Currently, stochastic simulation is widely used in oil and gas reservoir modeling, and there are many methods, mainly Boolean simulation, sequential Gaussian simulation, sequential indication simulation, truncated Gaussian simulation, probability field simulation, annealing simulation, fractal stochastic domain simulation, Markov random field simulation, mosaic process simulation and so on. The following is a brief introduction to the wider application, the development of a more mature several simulation methods:

◎ Boolean simulation (Boolean simulation): the method is the simplest of the stochastic simulation method, belongs to the non-conditional simulation. It is mainly used to establish discrete models, such as sand body lattice plane, profile or three-dimensional spatial distribution model. Therefore, this simulation can be used to model the morphology, size, location and arrangement of sand bodies in space.

Sequential Gaussian simulation: Based on sequential simulation, the ccdf of each simulation node is determined by kriging the mean and variance. The algorithm is robust and widely used in the realization of generating continuous Gaussian distributed variables. Requires data to be normally distributed, otherwise transformed to normal distribution using normal score.

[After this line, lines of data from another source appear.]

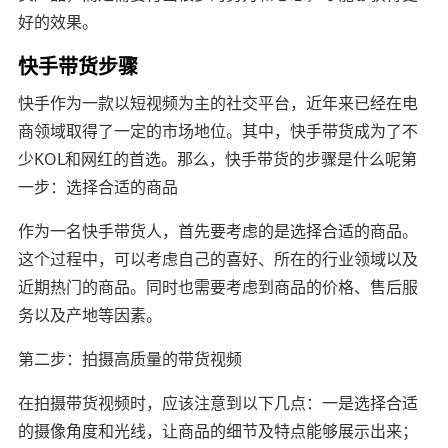
好的效果。
快手带货步骤
快手作为一款以短视频为主的社交平台，近年来已经在电
商领域取得了一定的市场地位。其中，快手带货成为了不
少KOL和网红的首选。那么，快手带货的步骤是什么呢第
一步：选择合适的商品
作为一名快手带货人，首先要考虑的是选择合适的商品。
这个过程中，可以考虑自己的喜好、所在的行业领域以及
近期热门的商品。同时也需要考虑到商品的价格、售后服
务以及产地等因素。
第二步：拍摄高质量的带货视频
在拍摄带货视频时，应该注意到以下几点：一是选择合适
的摄像角度和光线，让商品的细节及特点能够展示出来；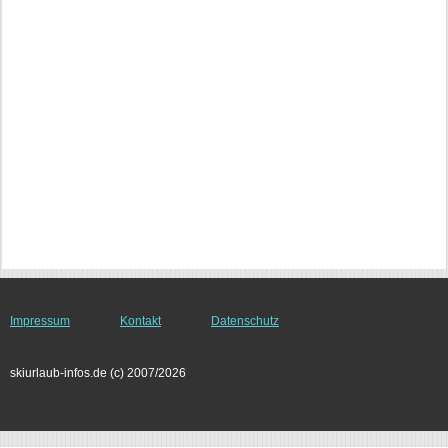
Impressum
Kontakt
Datenschutz
skiurlaub-infos.de (c) 2007/2026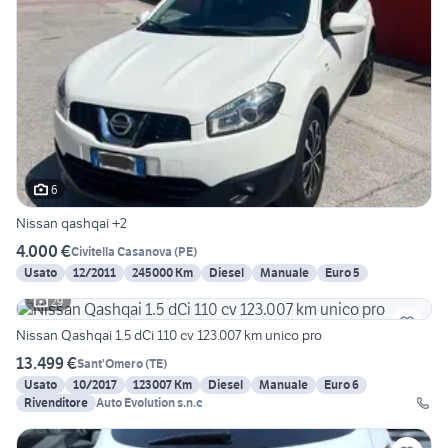
6
Nissan qashqai +2
4.000 €
Civitella Casanova
(
PE
)
Usato
12/2011
245000 Km
Diesel
Manuale
Euro 5
29
Nissan Qashqai 1.5 dCi 110 cv 123.007 km unico pro
13.499 €
Sant'Omero
(
TE
)
Usato
10/2017
123007 Km
Diesel
Manuale
Euro 6
Rivenditore
Auto Evolution s.n.c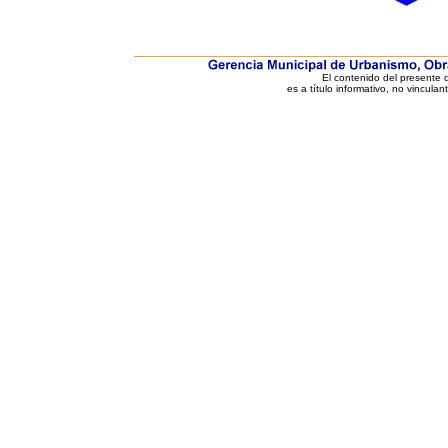
El contenido del presente
es a título informativo, no vinculan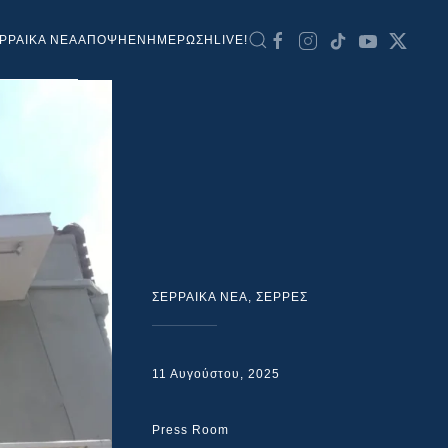
ΡΡΑΙΚΑ ΝΕΑ
ΑΠΟΨΗ
ΕΝΗΜΕΡΩΣΗ
LIVE!
ΣΕΡΡΑΙΚΑ ΝΕΑ
,
ΣΕΡΡΕΣ
11 Αυγούστου, 2025
Press Room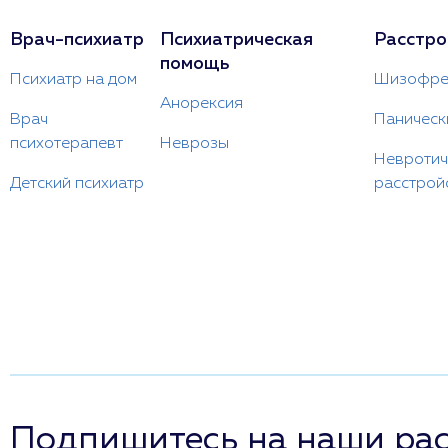
Врач-психиатр
Психиатрическая
Расстро
помощь
Психиатр на дом
Шизофре
Анорексия
Врач
Паническ
психотерапевт
Неврозы
Невротич
Детский психиатр
расстрой
Подпишитесь на наши ра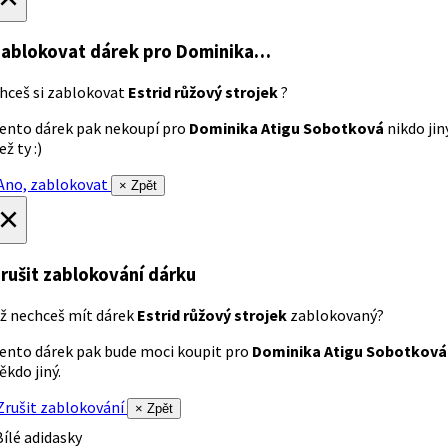
ablokovat dárek
pro Dominika…
hceš si zablokovat
Estrid růžový strojek
?
ento dárek pak nekoupí pro
Dominika Atigu Sobotková
nikdo jin
ež ty :)
no, zablokovat
× Zpět
×
rušit zablokování dárku
ž nechceš mít dárek
Estrid růžový strojek
zablokovaný?
ento dárek pak bude moci koupit pro
Dominika Atigu Sobotková
ěkdo jiný.
rušit zablokování
× Zpět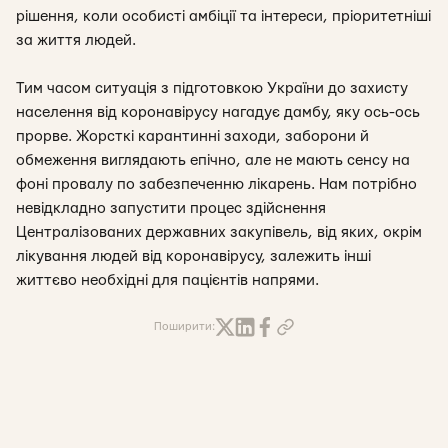
рішення, коли особисті амбіції та інтереси, пріоритетніші
за життя людей.
Тим часом ситуація з підготовкою України до захисту
населення від коронавірусу нагадує дамбу, яку ось-ось
прорве. Жорсткі карантинні заходи, заборони й
обмеження виглядають епічно, але не мають сенсу на
фоні провалу по забезпеченню лікарень. Нам потрібно
невідкладно запустити процес здійснення
Централізованих державних закупівель, від яких, окрім
лікування людей від коронавірусу, залежить інші
життєво необхідні для пацієнтів напрями.
Поширити: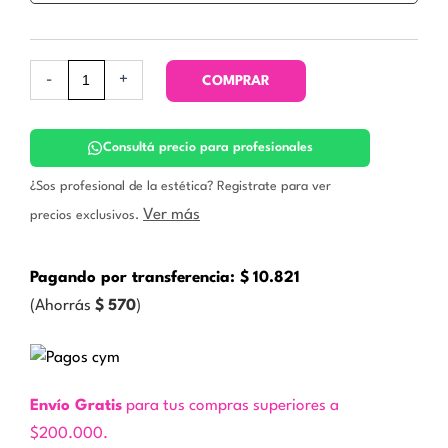
-
+
COMPRAR
Consultá precio para profesionales
¿Sos profesional de la estética? Registrate para ver
Ver más
precios exclusivos.
Pagando por transferencia:
$
10.821
(Ahorrás
$
570
)
Envío Gratis
para tus compras superiores a
$200.000.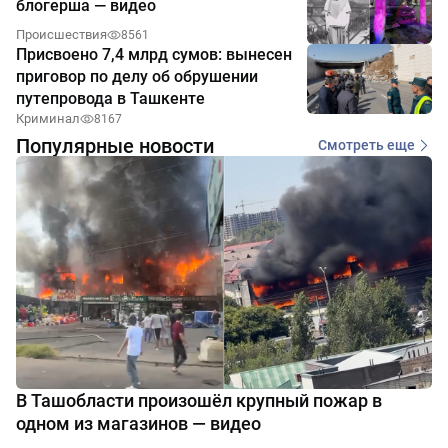
блогерша — видео
Происшествия
8561
Присвоено 7,4 млрд сумов: вынесен
приговор по делу об обрушении
путепровода в Ташкенте
Криминал
8167
Популярные новости
Смотреть еще
В Ташобласти произошёл крупный пожар в
одном из магазинов — видео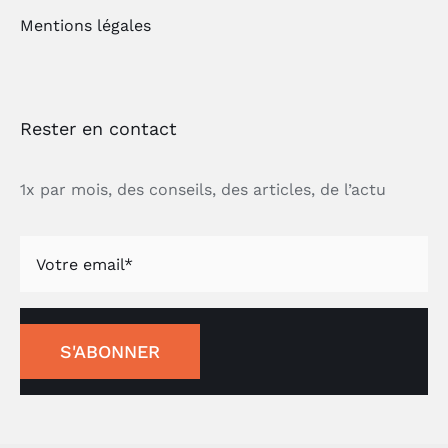
Mentions légales
Rester en contact
1x par mois, des conseils, des articles, de l’actu
S'ABONNER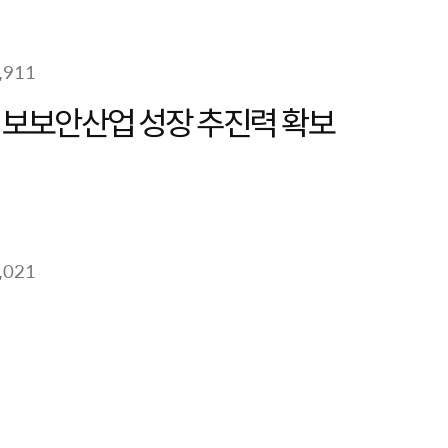
,911
보보안산업 성장 추진력 확보
,021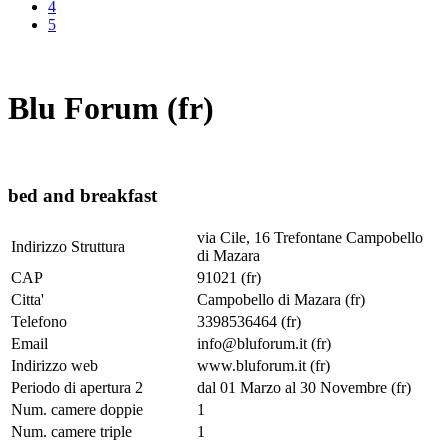
4
5
Blu Forum (fr)
bed and breakfast
via Cile, 16 Trefontane Campobello
Indirizzo Struttura
di Mazara
CAP
91021 (fr)
Citta'
Campobello di Mazara (fr)
Telefono
3398536464 (fr)
Email
info@bluforum.it (fr)
Indirizzo web
www.bluforum.it (fr)
Periodo di apertura 2
dal 01 Marzo al 30 Novembre (fr)
Num. camere doppie
1
Num. camere triple
1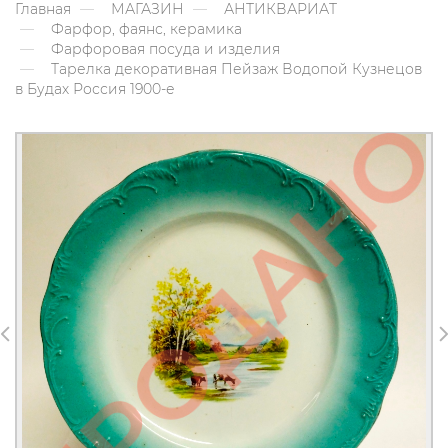
Главная
МАГАЗИН
АНТИКВАРИАТ
Фарфор, фаянс, керамика
Фарфоровая посуда и изделия
Тарелка декоративная Пейзаж Водопой Кузнецов
в Будах Россия 1900-е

◎Sequential indicatorsimulation method (Sequential indicatorsimulation): proposed by A.G. Journel and F. Alabert in 1978. Sequential variables and type variables can be simulated. It is almost similar to sequential Gaussian simulation except that the ccdf at each point is determined by the indicator kriging rather than by kriging the mean and variance based on the Gaussian distribution assumption.

Truncated Gaussian simulation: This method first generates a Gaussian random field using an instructed simulation method, and then truncates the Gaussian values to obtain a simulation of the type variable. This method is easy to use, fast, flexible, and can be used to simulate discrete features, and is particularly suited to simulating sedimentary reservoirs with simple phase sequences, such as deltas.

Probability field simulation: In order to save machine time, the estimation of local ccdf is separated from the simulation of probability field. A simulated probability field reflecting spatial correlation is used to post-process the local cumulative distribution function (lccdf), which can be obtained by any estimation method. In a probability field simulation, the probability values used to sample from the lccdf are correlated with each other. In probabilistic field simulations, the user himself can control the correlation, usually utilizing the same spatial correlation pattern as the correlation pattern of the parameter being simulated.

Fractal random field simulation (Fractal simulation): a simulation method that estimates plus simulation error (ESE). Based on the assumption that geological phenomena satisfy fractal characteristics, the geometry of the fractal distribution (discontinuity, i.e., inability to fill space) is quantitatively characterized by the fractal dimension. In an unconditional simulation of a fractal simulation, each value is a weighted average of a number of sine and cosine functions. Once the unconditional simulation is generated, sampling is done at nodes with the original data. This sampling provides us with the same data configuration as that used to interpolate the raw data, but the values may be different. The samples are interpolated for the simulation, and the difference between the smoothed graph and the infinitely sampled unconditional simulation is determined by comparing the difference between the two at the original data points.